GitHub remembers $200k ICE contract, says ‘yes’ to renewal

GitHub remembers $200k ICE contract, says ‘yes’ to renewal

GitHub has become the latest target of developer ire after it emerged it was on the brink of renewing a contract with the US’s Immigration and Customs Enforcement agency.

The code management platform’s CEO Nat Friedman circulated an email earlier this week outlining its rationale for renewing a $200,000 contract with the agency. The email was quickly leaked, prompting Friedman to post it publicly yesterday. In return, unhappy employees posted their response.

The email duel comes two weeks after Chef has hauled over the coals after it emerged it had a $90,000 deal with ICE, with company bosses zigzagging between defiance and contrition in response.

In his letter, Friedman said “the GitHub leadership team learned about a pending renewal of our product by the U.S. Immigration & Customs Enforcement (ICE) agency.” The original deal was struck in 2016 through a reseller partner.

Friedman went onto say “Like many Hubbers, I strongly disagree with many of the current administration’s immigration policies, including the practice of separating families at the border, the Muslim travel ban, and the efforts to dismantle the DACA program that protects people brought to the U.S. as children without documentation”. 

He added that parent company Microsoft also opposed the policies, and had backed litigation against legislation targeting immigrants.
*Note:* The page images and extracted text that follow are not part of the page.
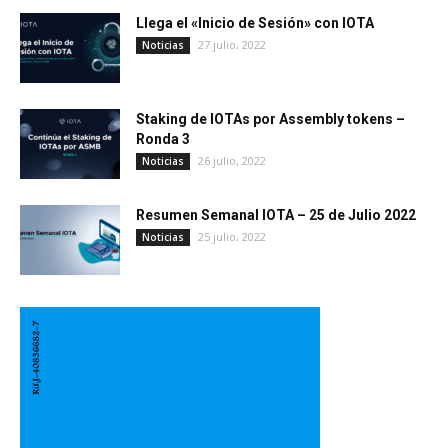
Llega el «Inicio de Sesión» con IOTA
27 julio, 2022
Noticias
Staking de IOTAs por Assembly tokens –
Ronda 3
26 julio, 2022
Noticias
Resumen Semanal IOTA – 25 de Julio 2022
25 julio, 2022
Noticias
Microsoft likewise continues to supply products and services to the agency.

But, he continued, GitHub did not know what its products were being used for by ICE, which he said, also did important work in areas like preventing human trafficking. It was elected politician’s jobs to “decide, pursuant to the rule of law, the policies the government will pursue.”

“We believe the appropriate way to advocate for our values in a democracy is to use our corporate voice, and not to unplug technology services when government customers use them to do things to which we object,” he wrote.

“A world where developers in one country or every country are required to tell us what type of software they are creating would, in our view, undermine the fundamental rights of software developers,” he said. “Just as Microsoft for more than three decades has licensed Microsoft Word without demanding to know what customers use it to write, we believe it would be wrong for GitHub to demand that software developers tell us what they are using our tools to do.”

GitHub will continue to work to “change the current administration’s terrible immigration policies like the family separation policy and the effort to rescind DACA.” It would donate $500,000 to nonprofits helping immigrant communities being targeted by the current administration.

Friedman’s comments did not cut much ice with its workforce, with a reply quickly popping up, via the Washington Post, arguing that continuing with the contract made GitHub, and its employees, “complicit in their widespread human rights abuses”.

“We cannot offset human lives with money. There is no donation that can offset the harm that ICE is perpetrating with the help of our labor. We implore GitHub to immediately cancel its contract with ICE, no matter the cost. Now is the time to take a stand, or be complicit.”

So far, it seems, the standoff continues. Given the vastness of the US government’s IT operations, it seems inevitable other firms will come into the firing line before too long.